─── Material provided

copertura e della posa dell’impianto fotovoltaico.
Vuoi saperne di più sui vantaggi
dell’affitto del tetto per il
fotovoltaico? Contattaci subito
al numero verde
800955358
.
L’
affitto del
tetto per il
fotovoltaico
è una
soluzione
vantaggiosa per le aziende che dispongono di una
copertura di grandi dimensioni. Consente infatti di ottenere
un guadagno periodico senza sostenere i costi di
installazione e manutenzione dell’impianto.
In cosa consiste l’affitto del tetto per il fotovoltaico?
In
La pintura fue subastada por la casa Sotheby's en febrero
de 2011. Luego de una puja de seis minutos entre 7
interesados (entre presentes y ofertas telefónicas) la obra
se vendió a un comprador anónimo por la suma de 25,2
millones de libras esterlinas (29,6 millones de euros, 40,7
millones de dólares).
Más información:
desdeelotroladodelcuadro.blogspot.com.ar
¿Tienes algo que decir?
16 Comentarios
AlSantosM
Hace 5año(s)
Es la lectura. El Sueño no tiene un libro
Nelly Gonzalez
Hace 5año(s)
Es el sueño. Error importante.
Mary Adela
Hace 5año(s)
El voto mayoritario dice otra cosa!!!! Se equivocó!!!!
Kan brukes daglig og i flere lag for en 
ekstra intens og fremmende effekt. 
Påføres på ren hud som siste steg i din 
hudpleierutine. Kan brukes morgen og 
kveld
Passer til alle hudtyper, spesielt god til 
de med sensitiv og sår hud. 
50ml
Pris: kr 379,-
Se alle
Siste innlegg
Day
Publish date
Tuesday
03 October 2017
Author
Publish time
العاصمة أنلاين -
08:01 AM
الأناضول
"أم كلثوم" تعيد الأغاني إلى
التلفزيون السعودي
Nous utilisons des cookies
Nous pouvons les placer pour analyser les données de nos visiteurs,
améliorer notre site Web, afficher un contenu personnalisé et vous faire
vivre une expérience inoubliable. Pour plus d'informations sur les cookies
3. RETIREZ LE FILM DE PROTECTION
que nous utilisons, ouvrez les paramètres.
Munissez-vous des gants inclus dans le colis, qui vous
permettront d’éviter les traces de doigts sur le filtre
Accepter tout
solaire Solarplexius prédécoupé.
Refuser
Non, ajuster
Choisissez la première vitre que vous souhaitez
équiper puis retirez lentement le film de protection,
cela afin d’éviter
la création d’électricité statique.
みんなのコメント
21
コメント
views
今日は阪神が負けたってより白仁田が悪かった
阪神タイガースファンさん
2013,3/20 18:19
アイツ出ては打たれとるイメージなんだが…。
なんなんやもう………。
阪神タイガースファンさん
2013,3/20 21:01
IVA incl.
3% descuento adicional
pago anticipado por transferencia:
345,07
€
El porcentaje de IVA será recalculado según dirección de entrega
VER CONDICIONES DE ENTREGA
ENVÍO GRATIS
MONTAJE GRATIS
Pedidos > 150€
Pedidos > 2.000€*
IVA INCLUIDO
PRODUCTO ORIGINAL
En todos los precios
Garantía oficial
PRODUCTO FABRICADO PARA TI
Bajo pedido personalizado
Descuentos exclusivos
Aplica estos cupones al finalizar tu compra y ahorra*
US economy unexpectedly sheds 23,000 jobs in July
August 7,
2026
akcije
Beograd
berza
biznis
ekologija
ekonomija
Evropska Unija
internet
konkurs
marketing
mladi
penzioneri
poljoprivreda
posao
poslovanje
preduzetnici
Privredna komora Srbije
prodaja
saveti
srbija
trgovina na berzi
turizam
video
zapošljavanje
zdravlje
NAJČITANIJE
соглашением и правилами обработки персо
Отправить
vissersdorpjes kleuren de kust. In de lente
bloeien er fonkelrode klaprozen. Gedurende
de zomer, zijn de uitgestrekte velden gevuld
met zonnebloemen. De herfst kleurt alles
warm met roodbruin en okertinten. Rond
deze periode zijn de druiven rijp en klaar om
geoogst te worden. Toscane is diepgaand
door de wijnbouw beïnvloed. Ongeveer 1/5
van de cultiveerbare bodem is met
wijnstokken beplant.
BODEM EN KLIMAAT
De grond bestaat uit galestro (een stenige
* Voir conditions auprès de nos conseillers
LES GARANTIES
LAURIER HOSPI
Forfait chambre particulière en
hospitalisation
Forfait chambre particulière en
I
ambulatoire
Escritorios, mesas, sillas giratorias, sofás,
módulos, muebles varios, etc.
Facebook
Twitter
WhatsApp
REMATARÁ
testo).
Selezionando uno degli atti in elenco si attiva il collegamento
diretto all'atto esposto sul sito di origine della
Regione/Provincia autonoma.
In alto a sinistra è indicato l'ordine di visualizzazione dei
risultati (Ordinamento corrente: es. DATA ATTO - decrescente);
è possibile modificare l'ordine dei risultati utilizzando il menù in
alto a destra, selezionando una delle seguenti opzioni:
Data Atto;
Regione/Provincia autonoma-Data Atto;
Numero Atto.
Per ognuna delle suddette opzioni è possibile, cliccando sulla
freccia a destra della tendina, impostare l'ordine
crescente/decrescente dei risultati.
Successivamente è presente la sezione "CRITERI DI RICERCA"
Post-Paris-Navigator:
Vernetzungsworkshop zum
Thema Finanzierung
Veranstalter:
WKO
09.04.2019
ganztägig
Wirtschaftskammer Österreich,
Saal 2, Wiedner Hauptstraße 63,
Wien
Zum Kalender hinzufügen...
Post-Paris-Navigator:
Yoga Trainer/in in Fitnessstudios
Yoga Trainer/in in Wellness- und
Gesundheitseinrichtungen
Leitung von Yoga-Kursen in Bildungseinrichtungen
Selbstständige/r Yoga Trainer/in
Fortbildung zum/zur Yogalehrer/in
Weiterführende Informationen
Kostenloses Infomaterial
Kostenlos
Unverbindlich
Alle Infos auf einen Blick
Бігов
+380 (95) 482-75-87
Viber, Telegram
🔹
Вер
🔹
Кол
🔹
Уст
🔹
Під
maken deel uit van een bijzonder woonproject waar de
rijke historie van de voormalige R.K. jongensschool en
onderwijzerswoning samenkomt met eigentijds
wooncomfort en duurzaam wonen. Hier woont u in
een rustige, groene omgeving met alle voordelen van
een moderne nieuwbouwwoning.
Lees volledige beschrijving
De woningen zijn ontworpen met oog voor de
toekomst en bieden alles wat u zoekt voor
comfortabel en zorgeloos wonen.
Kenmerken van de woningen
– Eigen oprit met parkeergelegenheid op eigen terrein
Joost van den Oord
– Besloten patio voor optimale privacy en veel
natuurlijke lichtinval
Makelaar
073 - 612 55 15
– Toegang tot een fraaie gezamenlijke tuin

──────

--- Task goal ---
All of the data above should be reproduced exactly, with nothing missing.

--- Task result ---
copertura e della posa dell’impianto fotovoltaico.
Vuoi saperne di più sui vantaggi
dell’affitto del tetto per il
fotovoltaico? Contattaci subito
al numero verde
800955358
.
L’
affitto del
tetto per il
fotovoltaico
è una
soluzione
vantaggiosa per le aziende che dispongono di una
copertura di grandi dimensioni. Consente infatti di ottenere
un guadagno periodico senza sostenere i costi di
installazione e manutenzione dell’impianto.
In cosa consiste l’affitto del tetto per il fotovoltaico?
In
La pintura fue subastada por la casa Sotheby's en febrero
de 2011. Luego de una puja de seis minutos entre 7
interesados (entre presentes y ofertas telefónicas) la obra
se vendió a un comprador anónimo por la suma de 25,2
millones de libras esterlinas (29,6 millones de euros, 40,7
millones de dólares).
Más información:
desdeelotroladodelcuadro.blogspot.com.ar
¿Tienes algo que decir?
16 Comentarios
AlSantosM
Hace 5año(s)
Es la lectura. El Sueño no tiene un libro
Nelly Gonzalez
Hace 5año(s)
Es el sueño. Error importante.
Mary Adela
Hace 5año(s)
El voto mayoritario dice otra cosa!!!! Se equivocó!!!!
Kan brukes daglig og i flere lag for en 
ekstra intens og fremmende effekt. 
Påføres på ren hud som siste steg i din 
hudpleierutine. Kan brukes morgen og 
kveld
Passer til alle hudtyper, spesielt god til 
de med sensitiv og sår hud. 
50ml
Pris: kr 379,-
Se alle
Siste innlegg
Day
Publish date
Tuesday
03 October 2017
Author
Publish time
العاصمة أنلاين -
08:01 AM
الأناضول
"أم كلثوم" تعيد الأغاني إلى
التلفزيون السعودي
Nous utilisons des cookies
Nous pouvons les placer pour analyser les données de nos visiteurs,
améliorer notre site Web, afficher un contenu personnalisé et vous faire
vivre une expérience inoubliable. Pour plus d'informations sur les cookies
3. RETIREZ LE FILM DE PROTECTION
que nous utilisons, ouvrez les paramètres.
Munissez-vous des gants inclus dans le colis, qui vous
permettront d’éviter les traces de doigts sur le filtre
Accepter tout
solaire Solarplexius prédécoupé.
Refuser
Non, ajuster
Choisissez la première vitre que vous souhaitez
équiper puis retirez lentement le film de protection,
cela afin d’éviter
la création d’électricité statique.
みんなのコメント
21
コメント
views
今日は阪神が負けたってより白仁田が悪かった
阪神タイガースファンさん
2013,3/20 18:19
アイツ出ては打たれとるイメージなんだが…。
なんなんやもう………。
阪神タイガースファンさん
2013,3/20 21:01
IVA incl.
3% descuento adicional
pago anticipado por transferencia:
345,07
€
El porcentaje de IVA será recalculado según dirección de entrega
VER CONDICIONES DE ENTREGA
ENVÍO GRATIS
MONTAJE GRATIS
Pedidos > 150€
Pedidos > 2.000€*
IVA INCLUIDO
PRODUCTO ORIGINAL
En todos los precios
Garantía oficial
PRODUCTO FABRICADO PARA TI
Bajo pedido personalizado
Descuentos exclusivos
Aplica estos cupones al finalizar tu compra y ahorra*
US economy unexpectedly sheds 23,000 jobs in July
August 7,
2026
akcije
Beograd
berza
biznis
ekologija
ekonomija
Evropska Unija
internet
konkurs
marketing
mladi
penzioneri
poljoprivreda
posao
poslovanje
preduzetnici
Privredna komora Srbije
prodaja
saveti
srbija
trgovina na berzi
turizam
video
zapošljavanje
zdravlje
NAJČITANIJE
соглашением и правилами обработки персо
Отправить
vissersdorpjes kleuren de kust. In de lente
bloeien er fonkelrode klaprozen. Gedurende
de zomer, zijn de uitgestrekte velden gevuld
met zonnebloemen. De herfst kleurt alles
warm met roodbruin en okertinten. Rond
deze periode zijn de druiven rijp en klaar om
geoogst te worden. Toscane is diepgaand
door de wijnbouw beïnvloed. Ongeveer 1/5
van de cultiveerbare bodem is met
wijnstokken beplant.
BODEM EN KLIMAAT
De grond bestaat uit galestro (een stenige
* Voir conditions auprès de nos conseillers
LES GARANTIES
LAURIER HOSPI
Forfait chambre particulière en
hospitalisation
Forfait chambre particulière en
I
ambulatoire
Escritorios, mesas, sillas giratorias, sofás,
módulos, muebles varios, etc.
Facebook
Twitter
WhatsApp
REMATARÁ
testo).
Selezionando uno degli atti in elenco si attiva il collegamento
diretto all'atto esposto sul sito di origine della
Regione/Provincia autonoma.
In alto a sinistra è indicato l'ordine di visualizzazione dei
risultati (Ordinamento corrente: es. DATA ATTO - decrescente);
è possibile modificare l'ordine dei risultati utilizzando il menù in
alto a destra, selezionando una delle seguenti opzioni:
Data Atto;
Regione/Provincia autonoma-Data Atto;
Numero Atto.
Per ognuna delle suddette opzioni è possibile, cliccando sulla
freccia a destra della tendina, impostare l'ordine
crescente/decrescente dei risultati.
Successivamente è presente la sezione "CRITERI DI RICERCA"
Post-Paris-Navigator:
Vernetzungsworkshop zum
Thema Finanzierung
Veranstalter:
WKO
09.04.2019
ganztägig
Wirtschaftskammer Österreich,
Saal 2, Wiedner Hauptstraße 63,
Wien
Zum Kalender hinzufügen...
Post-Paris-Navigator:
Yoga Trainer/in in Fitnessstudios
Yoga Trainer/in in Wellness- und
Gesundheitseinrichtungen
Leitung von Yoga-Kursen in Bildungseinrichtungen
Selbstständige/r Yoga Trainer/in
Fortbildung zum/zur Yogalehrer/in
Weiterführende Informationen
Kostenloses Infomaterial
Kostenlos
Unverbindlich
Alle Infos auf einen Blick
Бігов
+380 (95) 482-75-87
Viber, Telegram
🔹
Вер
🔹
Кол
🔹
Уст
🔹
Під
maken deel uit van een bijzonder woonproject waar de
rijke historie van de voormalige R.K. jongensschool en
onderwijzerswoning samenkomt met eigentijds
wooncomfort en duurzaam wonen. Hier woont u in
een rustige, groene omgeving met alle voordelen van
een moderne nieuwbouwwoning.
Lees volledige beschrijving
De woningen zijn ontworpen met oog voor de
toekomst en bieden alles wat u zoekt voor
comfortabel en zorgeloos wonen.
Kenmerken van de woningen
– Eigen oprit met parkeergelegenheid op eigen terrein
Joost van den Oord
– Besloten patio voor optimale privacy en veel
natuurlijke lichtinval
Makelaar
073 - 612 55 15
– Toegang tot een fraaie gezamenlijke tuin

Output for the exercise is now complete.